:: Exercise goal ::
Note each line in the data holding the string "webshop" and report it.

:: Data for review ::
......

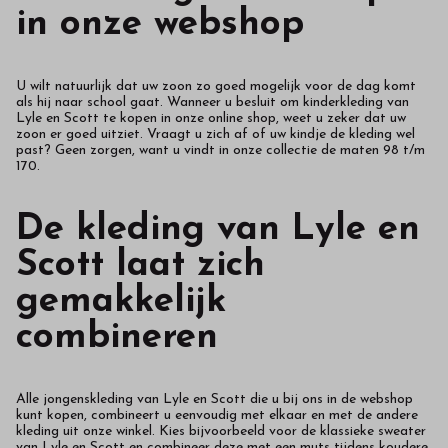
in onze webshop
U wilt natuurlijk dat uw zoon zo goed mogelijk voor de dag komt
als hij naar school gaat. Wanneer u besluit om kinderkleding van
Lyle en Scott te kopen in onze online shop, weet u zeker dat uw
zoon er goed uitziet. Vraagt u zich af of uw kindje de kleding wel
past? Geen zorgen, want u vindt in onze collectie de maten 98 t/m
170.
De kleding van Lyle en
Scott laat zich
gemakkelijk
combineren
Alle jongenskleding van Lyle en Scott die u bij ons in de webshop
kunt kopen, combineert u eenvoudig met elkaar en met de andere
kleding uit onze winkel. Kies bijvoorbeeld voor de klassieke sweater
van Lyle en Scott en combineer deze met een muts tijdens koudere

......

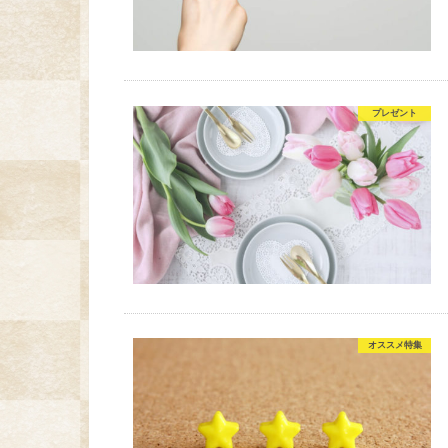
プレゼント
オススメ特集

......

:: Solution ::
in onze webshop
Alle jongenskleding van Lyle en Scott die u bij ons in de webshop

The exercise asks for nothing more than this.